Whistle-blowing women Persons of Year for 2002

? Three women “whistleblowers” – an FBI agent who wrote a memo blasting intelligence failures after the Sept. 11 terrorist attacks and two executives who exposed corporate corruption – are Time magazine’s Persons of the Year for 2002.

In its issue reaching newsstands today, Time said Coleen Rowley, Cynthia Cooper and Sherron Watkins were selected “for believing – really believing – that the truth is one thing that must not be moved off the books, and for stepping in to make sure that it wasn’t.”

Time’s 2002 picks are unusual in that most people cited by the magazine in the past have been well-known public figures. Last year’s selection was New York Mayor Rudolph Giuliani, for his conduct in the aftermath of the Sept. 11, 2001, terrorist attacks.

“They were people who did right just by doing their jobs rightly – which means ferociously, with eyes open and with the bravery the rest of us always hope we have and may never know if we do,” Time said of its 2002 choices.

Rowley, 48, was the FBI agent based in Minneapolis whose scathing memorandum to FBI Director Robert Mueller last May said agency headquarters ignored her pleas in the weeks before the Sept. 11 attacks to aggressively investigate Zacarias Moussaoui, now charged as an accomplice.
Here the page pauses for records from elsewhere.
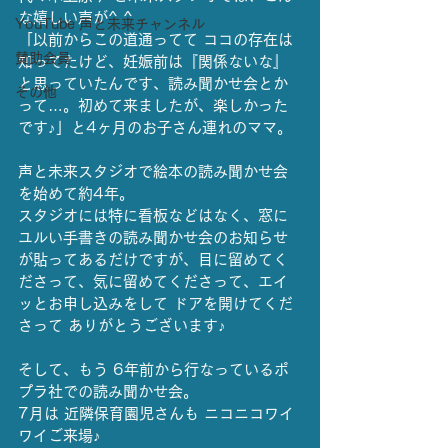
な嬉しい声が^ ^
YouTube 声と未来チャンネル
「以前からこの道通ってて ココの存在は
賛助会員
知ってたけど、妊娠前は『関係ないな』
と思っていたんです、読み聞かせ会とか
その他
って…。初めて来ましたが、楽しかった
です♪」と4ヶ月のお子さん連れのママ。
声と未来スタジオで絵本の読み聞かせ会
を始めて約4年。
スタジオには特に看板などはなく、窓に 
ユルい手書きの読み聞かせ会のお知らせ
が貼ってあるだけですが、目に留めてく
ださって、気に留めてくださって、エイ
ッとお申し込みをして ドアを開けてくだ
さって ありがとうございます♪
そして、もう 6年前から行なっているポ
プラ社での読み聞かせ会。
7月は 近隣保育園児さんも ニコニコワイ
ワイご来場♪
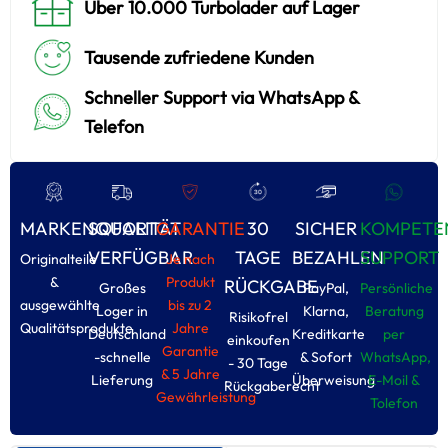
Über 10.000 Turbolader auf Lager
Tausende zufriedene Kunden
Schneller Support via WhatsApp &
Telefon
MARKENQUALITÄT
SOFORT
GARANTIE
30
SICHER
KOMPETE
VERFÜGBAR
TAGE
BEZAHLEN
SUPPORT
Originalteile
Je nach
&
Produkt
RÜCKGABE
Großes
PayPal,
Persönliche
ausgewählte
bis zu 2
Loger in
Klarna,
Beratung
Risikofrel
Qualitätsprodukte
Jahre
Deutschland
Kreditkarte
per
einkoufen
Garantie
-schnelle
& Sofort
WhatsApp,
- 30 Tage
& 5 Jahre
Lieferung
Überweisung
E-Moil &
Rückgaberecht
Gewährleistung
Tolefon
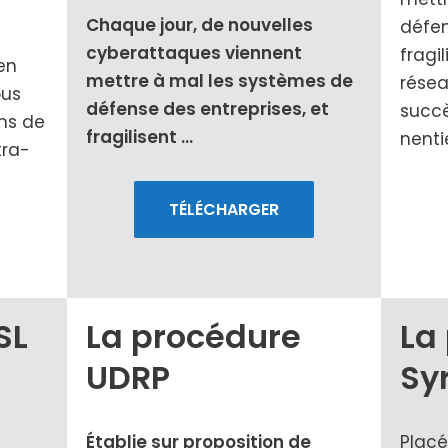
Chaque jour, de nou­velles
défen
cybe­rat­taques viennent
fra­gi
en
mettre à mal les sys­tèmes de
résea
ous
défense des entre­prises, et
suc­c
oms de
fra­gi­lisent
…
nen­ti
tra­
TÉLÉCHARGER
SL
La procédure
La
UDRP
Syr
Établie sur pro­po­si­tion de
Placé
In later Senate testimony, Rowley charged that the FBI was plagued by “careerism” and bureaucracy.

“Ordinary people do find themselves in those types of situations, and certainly government employees do,” Rowley said Sunday on ABC’s “This Week,” where the three honorees appeared in a group interview. “And it’s going to be beneficial to everyone to bring out the concerns earlier rather than later.”

Cooper, 38, was an internal auditor at WorldCom who alerted the telecommunications firm’s board of directors to $3.8 billion in accounting irregularities. A month later, WorldCom declared the biggest corporate bankruptcy in U.S. history. Investigators have since uncovered more than $9 billion in accounting fraud at WorldCom.
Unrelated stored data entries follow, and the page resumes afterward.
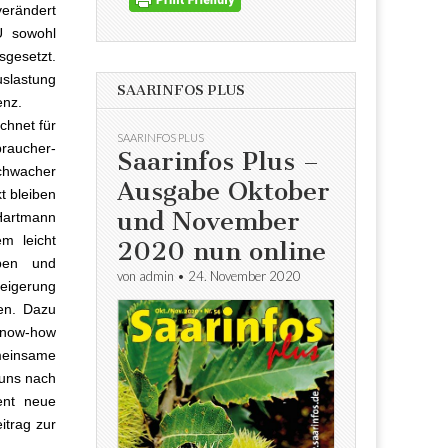
verändert
U sowohl
sgesetzt.
uslastung
SAARINFOS PLUS
enz.
chnet für
SAARINFOS PLUS
raucher-
Saarinfos Plus –
chwacher
Ausgabe Oktober
t bleiben
und November
 Hartmann
m leicht
2020 nun online
iben und
von
admin
•
24. November 2020
eigerung
en. Dazu
Know-how
einsame
 uns nach
ent neue
itrag zur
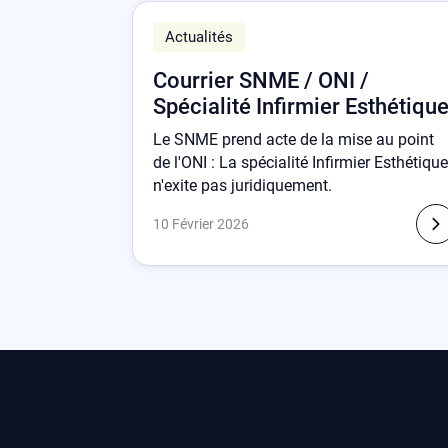
Actualités
Courrier SNME / ONI /
Spécialité Infirmier Esthétiqu
Le SNME prend acte de la mise au point
de l'ONI : La spécialité Infirmier Esthétique
n'exite pas juridiquement.
10 Février 2026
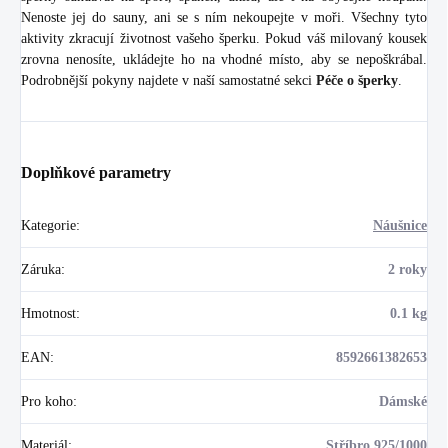
Nenoste jej do sauny, ani se s ním nekoupejte v moři. Všechny tyto
aktivity zkracují životnost vašeho šperku. Pokud váš milovaný kousek
zrovna nenosíte, ukládejte ho na vhodné místo, aby se nepoškrábal.
Podrobnější pokyny najdete v naší samostatné sekci
Péče o šperky
.
Doplňkové parametry
Kategorie
:
Náušnice
Záruka
:
2 roky
Hmotnost
:
0.1 kg
EAN
:
8592661382653
Pro koho
:
Dámské
Materiál
:
Stříbro 925/1000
Watkins, 43, was a vice president of Enron, who warned company chairman Kenneth Lay in 2001 that the firm could collapse as a result of extensive false accounting. Enron also filed for bankruptcy, and Watkins resigned last month.

“It’s an amazing recognition. … It’s still sinking in,” Watkins said Sunday. “It is mindboggling and amazing because we are just ordinary average Americans.”
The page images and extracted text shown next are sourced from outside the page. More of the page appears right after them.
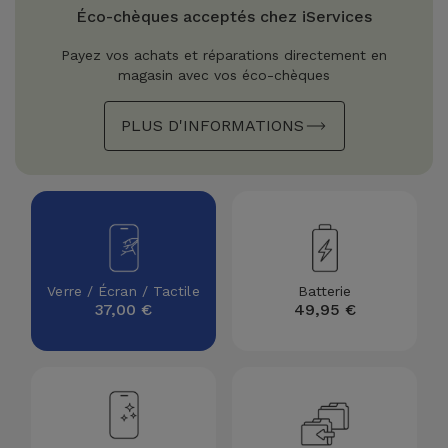
Watch
Apple Watch
Éco-chèques acceptés chez iServices
Adaptateurs
Reconditionnés
Payez vos achats et réparations directement en
Samsung
magasin avec vos éco-chèques
Coques et
Samsungs
Protections
Xiaomi
Reconditionnés
PLUS D'INFORMATIONS
d'Écran
Huawei
iMacs
Batteries
Reconditionnés
Externes
Oppo
Consoles de
Chargeurs
Jeux
OnePlus
Verre / Écran / Tactile
Batterie
Reconditionnées
37,00 €
49,95 €
Ecouteurs
Google
et
Voir
Enceintes
tout
Dyson
Montres
TCL
Connectées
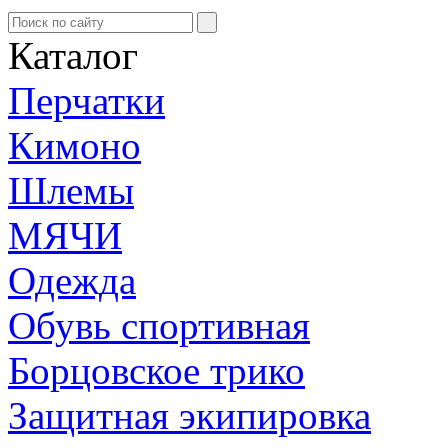
Каталог
Перчатки
Кимоно
Шлемы
МЯЧИ
Одежда
Обувь спортивная
Борцовское трико
Защитная экипировка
Watkins and Cooper acknowledged that a great deal was at stake in making their decisions to speak out on corporate wrongdoing.

The exposure of fraud at WorldCom has been “a tragedy … very difficult at times for many employees,” and “many people have lost their entire retirement,” Cooper said in the TV interview.

However, she said, “I feel very confident that we made the right decision, and there was really only one right path.”

Watkins said it was now “up to the regulators and the court system to define exactly how this act plays out in corporate America. But I hope we’re on the road to more truth-telling for investors.”

In an earlier interview with Time editors, Rowley, Cooper and Watkins said some colleagues now hate them for exposing the mistakes of their bosses.

“There is a price to be paid. There have been times that I could not stop crying,” Cooper said.

The women symbolized a critical struggle in the country to restore trust in disgraced institutions, from business firms to the Catholic Church, Time managing editor Jim Kelly told The Associated Press.

“All three are just resolute in standing up for what is right,” Kelly told The Associated Press. “All three of them are made of very strong character.”